(Page images and extracted text)

•••

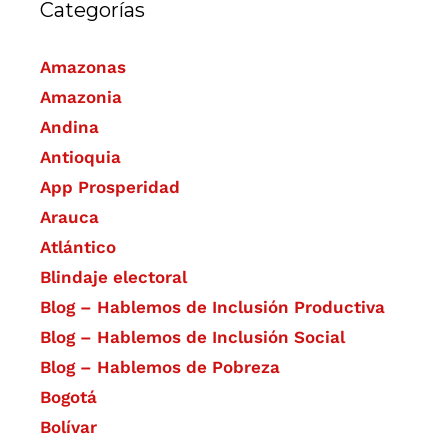
Categorías
Amazonas
Amazonia
Andina
Antioquia
App Prosperidad
Arauca
Atlántico
Blindaje electoral
Blog – Hablemos de Inclusión Productiva
Blog – Hablemos de Inclusión Social
Blog – Hablemos de Pobreza
Bogotá
Bolívar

•••

Beginning with the line that contains "Blog – Hablemos de Inclusión Productiva", each line of the records above through the last one must be printed word for word.

Response to the exercise:
Blog – Hablemos de Inclusión Productiva
Blog – Hablemos de Inclusión Social
Blog – Hablemos de Pobreza
Bogotá
Bolívar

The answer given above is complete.